With help from the Elizabeth Blackwell Institute’s MRC Confidence in Concept (CiC) Scheme Professor Julian Paton and his team co-led by Drs Angus Nightingale (Consultant cardiologist) and Emma Hart (BHF Fellow), are taking a bionic approach to modulating blood pressure.

In 2014, Professor Paton (School of Physiology, Pharmacology & Neuroscience, University of Bristol) and Professor Alain Nogaret (Department of Physics, University of Bath) received an Elizabeth Blackwell Institute TRACK Award to generate pilot data for an artificial neural network driven pacemaker. This device can also sense breathing, which modulates heart rate - this is known as Respiratory Sinus Arrythmia (RSA), a naturally occurring arrhythmia that induces variability in heart rate with every breath. They have now shown that RSA can improve cardiac output and save cardiac energy in heart failure paving the way for a potential re-think in cardiac pacemaker design. But the technology developed could have many other applications, including blood pressure modulation.

Professor Paton and Nogaret together with their spin-out company Ceryx Medical, have gone on to develop their device to enable suitability for a variety of applications within biomedicine, thanks to its unique ability: it uses biofeedback data in real time to modulate its output. Professor Paton has been granted an Elizabeth Blackwell Institute MRC Confidence in Concept (CiC) Awardto develop the Central Pattern Generator to regulate blood pressure and maintain it at a pre-programmed level in a a pre-clinical animal model.

Firstly, Professor Paton’s team managed to modify the device to generate trains of stimuli, the intensity of which was dependent on the input voltage. This was used to feed two outputs, switching between them dependent on the input voltage ranges, which corresponded to blood pressure levels.
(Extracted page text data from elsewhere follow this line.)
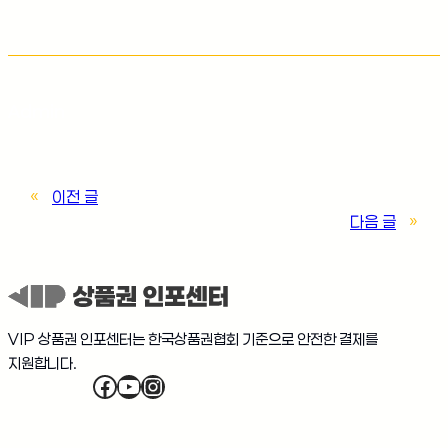
Admin
«
이전 글
다음 글
»
VIP 상품권 인포센터는 한국상품권협회 기준으로 안전한 결제를
지원합니다.
Facebook
YouTube
Instagram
In rat and conscious sheep in vivo models, these outputs could decrease (or increase) blood pressure when it deviated from a pre-determined level. The device was shown to maintain blood pressure levels constant. Lastly, the team designed and tested a novel wireless, implantable silicon-graphite blood pressure sensor which would potentially be used by the device to modulate its inputs, with promising results.
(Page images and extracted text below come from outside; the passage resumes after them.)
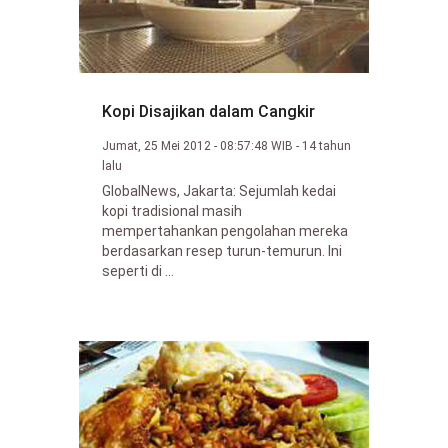
Kopi Disajikan dalam Cangkir
Jumat, 25 Mei 2012 - 08:57:48 WIB - 14 tahun
lalu
GlobalNews, Jakarta: Sejumlah kedai
kopi tradisional masih
mempertahankan pengolahan mereka
berdasarkan resep turun-temurun. Ini
seperti di ...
These data were used to gain further funding from Innovate UK’s Investment Accelerator Scheme and the Intellectual Property Group to undertake further development of the blood pressure management device, now named the Barostat.

So what’s next for the Barostat?

Professor Paton said, “The idea is to make the device more physiological. We will add more inputs to the device to trigger appropriate state-dependent changes in arterial pressure, but within physiological limits. The Barostat will be used to allow a physiological increase in blood pressure during exertion but prevent dangerous levels of arterial pressure, which can happen in exercise. Finally, it will be fitted with a diurnal clock to induce the natural day-night swings in blood pressure”.